[[ Dataset extract open ]]

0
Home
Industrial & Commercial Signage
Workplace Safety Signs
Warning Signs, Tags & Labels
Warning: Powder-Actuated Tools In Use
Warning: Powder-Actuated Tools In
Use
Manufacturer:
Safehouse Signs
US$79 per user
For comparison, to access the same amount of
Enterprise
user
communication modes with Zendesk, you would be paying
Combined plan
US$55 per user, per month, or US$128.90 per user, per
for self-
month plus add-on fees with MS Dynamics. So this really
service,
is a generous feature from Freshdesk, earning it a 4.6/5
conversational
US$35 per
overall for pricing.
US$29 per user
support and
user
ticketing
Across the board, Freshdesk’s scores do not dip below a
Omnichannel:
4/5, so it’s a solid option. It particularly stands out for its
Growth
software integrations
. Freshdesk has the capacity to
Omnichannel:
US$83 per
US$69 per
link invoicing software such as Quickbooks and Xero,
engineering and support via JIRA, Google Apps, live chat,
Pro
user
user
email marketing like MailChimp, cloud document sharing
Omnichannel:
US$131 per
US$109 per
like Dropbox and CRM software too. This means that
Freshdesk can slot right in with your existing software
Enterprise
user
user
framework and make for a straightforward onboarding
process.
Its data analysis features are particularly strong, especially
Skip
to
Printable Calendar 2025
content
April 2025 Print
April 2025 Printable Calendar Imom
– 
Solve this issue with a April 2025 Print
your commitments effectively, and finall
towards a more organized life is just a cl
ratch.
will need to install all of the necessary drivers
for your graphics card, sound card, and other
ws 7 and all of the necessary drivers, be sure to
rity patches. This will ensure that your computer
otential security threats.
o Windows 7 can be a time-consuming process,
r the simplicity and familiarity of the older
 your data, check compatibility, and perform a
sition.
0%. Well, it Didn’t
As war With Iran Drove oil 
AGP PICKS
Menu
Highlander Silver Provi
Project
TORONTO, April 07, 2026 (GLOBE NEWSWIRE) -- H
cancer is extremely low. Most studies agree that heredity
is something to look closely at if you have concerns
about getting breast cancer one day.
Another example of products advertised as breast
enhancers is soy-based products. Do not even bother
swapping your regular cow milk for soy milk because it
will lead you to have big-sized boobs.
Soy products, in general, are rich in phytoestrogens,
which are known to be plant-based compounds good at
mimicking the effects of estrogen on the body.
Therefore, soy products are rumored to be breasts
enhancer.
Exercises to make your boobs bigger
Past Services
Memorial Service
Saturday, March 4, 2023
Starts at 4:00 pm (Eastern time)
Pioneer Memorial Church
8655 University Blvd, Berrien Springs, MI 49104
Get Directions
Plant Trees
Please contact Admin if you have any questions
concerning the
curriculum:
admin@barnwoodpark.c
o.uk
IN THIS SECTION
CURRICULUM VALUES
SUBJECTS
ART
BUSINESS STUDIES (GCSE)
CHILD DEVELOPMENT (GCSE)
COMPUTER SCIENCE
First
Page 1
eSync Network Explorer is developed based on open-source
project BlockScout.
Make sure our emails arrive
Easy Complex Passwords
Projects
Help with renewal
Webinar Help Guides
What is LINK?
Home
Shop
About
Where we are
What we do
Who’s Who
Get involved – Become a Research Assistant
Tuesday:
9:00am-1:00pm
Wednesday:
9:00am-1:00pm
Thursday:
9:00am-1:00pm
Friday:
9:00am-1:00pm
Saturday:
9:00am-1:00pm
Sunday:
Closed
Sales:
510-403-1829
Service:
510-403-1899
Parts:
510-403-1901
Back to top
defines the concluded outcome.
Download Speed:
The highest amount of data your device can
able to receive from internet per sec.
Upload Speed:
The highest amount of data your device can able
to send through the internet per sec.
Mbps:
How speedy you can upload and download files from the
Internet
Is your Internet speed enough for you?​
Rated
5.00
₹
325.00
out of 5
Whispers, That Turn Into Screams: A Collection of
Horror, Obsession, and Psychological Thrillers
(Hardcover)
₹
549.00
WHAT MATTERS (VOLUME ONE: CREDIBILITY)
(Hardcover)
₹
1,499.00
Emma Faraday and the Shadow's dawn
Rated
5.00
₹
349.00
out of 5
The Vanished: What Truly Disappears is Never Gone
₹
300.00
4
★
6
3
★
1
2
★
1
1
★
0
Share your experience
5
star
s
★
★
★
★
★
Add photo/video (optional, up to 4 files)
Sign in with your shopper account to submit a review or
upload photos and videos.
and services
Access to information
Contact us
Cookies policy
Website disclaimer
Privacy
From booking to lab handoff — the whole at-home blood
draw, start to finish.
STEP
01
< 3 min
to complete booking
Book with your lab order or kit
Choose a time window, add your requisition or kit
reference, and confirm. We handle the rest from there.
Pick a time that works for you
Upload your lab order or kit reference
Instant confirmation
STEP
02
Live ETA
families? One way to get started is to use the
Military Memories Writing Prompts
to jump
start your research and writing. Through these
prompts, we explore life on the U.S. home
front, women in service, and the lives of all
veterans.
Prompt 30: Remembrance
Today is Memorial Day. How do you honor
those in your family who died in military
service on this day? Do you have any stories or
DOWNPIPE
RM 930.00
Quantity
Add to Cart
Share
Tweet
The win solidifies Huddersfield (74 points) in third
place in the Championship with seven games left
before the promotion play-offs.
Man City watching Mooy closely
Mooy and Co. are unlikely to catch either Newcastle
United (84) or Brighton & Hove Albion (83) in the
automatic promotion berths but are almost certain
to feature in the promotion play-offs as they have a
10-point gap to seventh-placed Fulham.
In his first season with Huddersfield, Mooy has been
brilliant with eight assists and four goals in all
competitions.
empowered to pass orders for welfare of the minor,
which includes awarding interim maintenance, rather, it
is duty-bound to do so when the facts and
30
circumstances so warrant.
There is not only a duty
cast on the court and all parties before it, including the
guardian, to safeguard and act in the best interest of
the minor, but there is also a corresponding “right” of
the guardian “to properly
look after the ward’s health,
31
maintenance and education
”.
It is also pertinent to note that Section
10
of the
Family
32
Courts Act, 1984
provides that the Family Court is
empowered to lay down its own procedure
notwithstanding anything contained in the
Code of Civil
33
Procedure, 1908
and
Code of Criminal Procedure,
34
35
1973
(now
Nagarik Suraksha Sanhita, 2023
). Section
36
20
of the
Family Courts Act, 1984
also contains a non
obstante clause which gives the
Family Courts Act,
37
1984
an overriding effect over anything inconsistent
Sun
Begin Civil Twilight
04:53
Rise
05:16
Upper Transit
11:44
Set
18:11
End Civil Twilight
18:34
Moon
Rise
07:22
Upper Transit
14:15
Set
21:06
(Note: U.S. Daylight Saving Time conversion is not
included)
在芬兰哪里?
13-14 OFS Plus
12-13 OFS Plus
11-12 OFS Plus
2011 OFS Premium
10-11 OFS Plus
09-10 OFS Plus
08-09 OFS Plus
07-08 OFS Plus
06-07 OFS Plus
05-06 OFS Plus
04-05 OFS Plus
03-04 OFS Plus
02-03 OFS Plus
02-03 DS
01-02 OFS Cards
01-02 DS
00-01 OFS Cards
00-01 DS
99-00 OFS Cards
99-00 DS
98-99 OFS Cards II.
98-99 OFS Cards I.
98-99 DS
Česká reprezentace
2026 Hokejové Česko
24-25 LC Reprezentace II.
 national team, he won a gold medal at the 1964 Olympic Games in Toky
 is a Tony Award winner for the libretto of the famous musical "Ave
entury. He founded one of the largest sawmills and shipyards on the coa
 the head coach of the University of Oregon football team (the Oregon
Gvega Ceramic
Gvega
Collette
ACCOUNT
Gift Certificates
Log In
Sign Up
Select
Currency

[[ Dataset extract closed ]]

» Exercise directions
Every entry above should be retyped exactly as shown.

» Written response
0
Home
Industrial & Commercial Signage
Workplace Safety Signs
Warning Signs, Tags & Labels
Warning: Powder-Actuated Tools In Use
Warning: Powder-Actuated Tools In
Use
Manufacturer:
Safehouse Signs
US$79 per user
For comparison, to access the same amount of
Enterprise
user
communication modes with Zendesk, you would be paying
Combined plan
US$55 per user, per month, or US$128.90 per user, per
for self-
month plus add-on fees with MS Dynamics. So this really
service,
is a generous feature from Freshdesk, earning it a 4.6/5
conversational
US$35 per
overall for pricing.
US$29 per user
support and
user
ticketing
Across the board, Freshdesk’s scores do not dip below a
Omnichannel:
4/5, so it’s a solid option. It particularly stands out for its
Growth
software integrations
. Freshdesk has the capacity to
Omnichannel:
US$83 per
US$69 per
link invoicing software such as Quickbooks and Xero,
engineering and support via JIRA, Google Apps, live chat,
Pro
user
user
email marketing like MailChimp, cloud document sharing
Omnichannel:
US$131 per
US$109 per
like Dropbox and CRM software too. This means that
Freshdesk can slot right in with your existing software
Enterprise
user
user
framework and make for a straightforward onboarding
process.
Its data analysis features are particularly strong, especially
Skip
to
Printable Calendar 2025
content
April 2025 Print
April 2025 Printable Calendar Imom
– 
Solve this issue with a April 2025 Print
your commitments effectively, and finall
towards a more organized life is just a cl
ratch.
will need to install all of the necessary drivers
for your graphics card, sound card, and other
ws 7 and all of the necessary drivers, be sure to
rity patches. This will ensure that your computer
otential security threats.
o Windows 7 can be a time-consuming process,
r the simplicity and familiarity of the older
 your data, check compatibility, and perform a
sition.
0%. Well, it Didn’t
As war With Iran Drove oil 
AGP PICKS
Menu
Highlander Silver Provi
Project
TORONTO, April 07, 2026 (GLOBE NEWSWIRE) -- H
cancer is extremely low. Most studies agree that heredity
is something to look closely at if you have concerns
about getting breast cancer one day.
Another example of products advertised as breast
enhancers is soy-based products. Do not even bother
swapping your regular cow milk for soy milk because it
will lead you to have big-sized boobs.
Soy products, in general, are rich in phytoestrogens,
which are known to be plant-based compounds good at
mimicking the effects of estrogen on the body.
Therefore, soy products are rumored to be breasts
enhancer.
Exercises to make your boobs bigger
Past Services
Memorial Service
Saturday, March 4, 2023
Starts at 4:00 pm (Eastern time)
Pioneer Memorial Church
8655 University Blvd, Berrien Springs, MI 49104
Get Directions
Plant Trees
Please contact Admin if you have any questions
concerning the
curriculum:
admin@barnwoodpark.c
o.uk
IN THIS SECTION
CURRICULUM VALUES
SUBJECTS
ART
BUSINESS STUDIES (GCSE)
CHILD DEVELOPMENT (GCSE)
COMPUTER SCIENCE
First
Page 1
eSync Network Explorer is developed based on open-source
project BlockScout.
Make sure our emails arrive
Easy Complex Passwords
Projects
Help with renewal
Webinar Help Guides
What is LINK?
Home
Shop
About
Where we are
What we do
Who’s Who
Get involved – Become a Research Assistant
Tuesday:
9:00am-1:00pm
Wednesday:
9:00am-1:00pm
Thursday:
9:00am-1:00pm
Friday:
9:00am-1:00pm
Saturday:
9:00am-1:00pm
Sunday:
Closed
Sales:
510-403-1829
Service:
510-403-1899
Parts:
510-403-1901
Back to top
defines the concluded outcome.
Download Speed:
The highest amount of data your device can
able to receive from internet per sec.
Upload Speed:
The highest amount of data your device can able
to send through the internet per sec.
Mbps:
How speedy you can upload and download files from the
Internet
Is your Internet speed enough for you?​
Rated
5.00
₹
325.00
out of 5
Whispers, That Turn Into Screams: A Collection of
Horror, Obsession, and Psychological Thrillers
(Hardcover)
₹
549.00
WHAT MATTERS (VOLUME ONE: CREDIBILITY)
(Hardcover)
₹
1,499.00
Emma Faraday and the Shadow's dawn
Rated
5.00
₹
349.00
out of 5
The Vanished: What Truly Disappears is Never Gone
₹
300.00
4
★
6
3
★
1
2
★
1
1
★
0
Share your experience
5
star
s
★
★
★
★
★
Add photo/video (optional, up to 4 files)
Sign in with your shopper account to submit a review or
upload photos and videos.
and services
Access to information
Contact us
Cookies policy
Website disclaimer
Privacy
From booking to lab handoff — the whole at-home blood
draw, start to finish.
STEP
01
< 3 min
to complete booking
Book with your lab order or kit
Choose a time window, add your requisition or kit
reference, and confirm. We handle the rest from there.
Pick a time that works for you
Upload your lab order or kit reference
Instant confirmation
STEP
02
Live ETA
families? One way to get started is to use the
Military Memories Writing Prompts
to jump
start your research and writing. Through these
prompts, we explore life on the U.S. home
front, women in service, and the lives of all
veterans.
Prompt 30: Remembrance
Today is Memorial Day. How do you honor
those in your family who died in military
service on this day? Do you have any stories or
DOWNPIPE
RM 930.00
Quantity
Add to Cart
Share
Tweet
The win solidifies Huddersfield (74 points) in third
place in the Championship with seven games left
before the promotion play-offs.
Man City watching Mooy closely
Mooy and Co. are unlikely to catch either Newcastle
United (84) or Brighton & Hove Albion (83) in the
automatic promotion berths but are almost certain
to feature in the promotion play-offs as they have a
10-point gap to seventh-placed Fulham.
In his first season with Huddersfield, Mooy has been
brilliant with eight assists and four goals in all
competitions.
empowered to pass orders for welfare of the minor,
which includes awarding interim maintenance, rather, it
is duty-bound to do so when the facts and
30
circumstances so warrant.
There is not only a duty
cast on the court and all parties before it, including the
guardian, to safeguard and act in the best interest of
the minor, but there is also a corresponding “right” of
the guardian “to properly
look after the ward’s health,
31
maintenance and education
”.
It is also pertinent to note that Section
10
of the
Family
32
Courts Act, 1984
provides that the Family Court is
empowered to lay down its own procedure
notwithstanding anything contained in the
Code of Civil
33
Procedure, 1908
and
Code of Criminal Procedure,
34
35
1973
(now
Nagarik Suraksha Sanhita, 2023
). Section
36
20
of the
Family Courts Act, 1984
also contains a non
obstante clause which gives the
Family Courts Act,
37
1984
an overriding effect over anything inconsistent
Sun
Begin Civil Twilight
04:53
Rise
05:16
Upper Transit
11:44
Set
18:11
End Civil Twilight
18:34
Moon
Rise
07:22
Upper Transit
14:15
Set
21:06
(Note: U.S. Daylight Saving Time conversion is not
included)
在芬兰哪里?
13-14 OFS Plus
12-13 OFS Plus
11-12 OFS Plus
2011 OFS Premium
10-11 OFS Plus
09-10 OFS Plus
08-09 OFS Plus
07-08 OFS Plus
06-07 OFS Plus
05-06 OFS Plus
04-05 OFS Plus
03-04 OFS Plus
02-03 OFS Plus
02-03 DS
01-02 OFS Cards
01-02 DS
00-01 OFS Cards
00-01 DS
99-00 OFS Cards
99-00 DS
98-99 OFS Cards II.
98-99 OFS Cards I.
98-99 DS
Česká reprezentace
2026 Hokejové Česko
24-25 LC Reprezentace II.
 national team, he won a gold medal at the 1964 Olympic Games in Toky
 is a Tony Award winner for the libretto of the famous musical "Ave
entury. He founded one of the largest sawmills and shipyards on the coa
 the head coach of the University of Oregon football team (the Oregon
Gvega Ceramic
Gvega
Collette
ACCOUNT
Gift Certificates
Log In
Sign Up
Select
Currency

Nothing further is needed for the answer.